--- DIRECTIONS ---
With no images included, output each entry below exactly as it appears.

[Transcribed page contents]
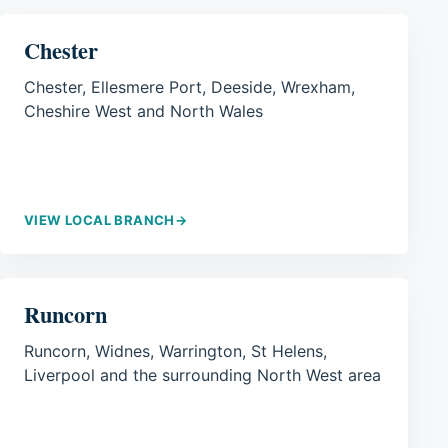
Chester
Chester, Ellesmere Port, Deeside, Wrexham,
Cheshire West and North Wales
VIEW LOCAL BRANCH
→
Runcorn
Runcorn, Widnes, Warrington, St Helens,
Liverpool and the surrounding North West area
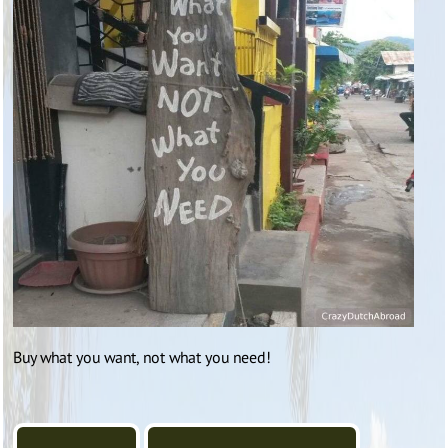
Buy what you want, not what you need!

--- RESULT BELOW ---
Chester
Chester, Ellesmere Port, Deeside, Wrexham,
Cheshire West and North Wales
VIEW LOCAL BRANCH
→
Runcorn
Runcorn, Widnes, Warrington, St Helens,
Liverpool and the surrounding North West area
Buy what you want, not what you need!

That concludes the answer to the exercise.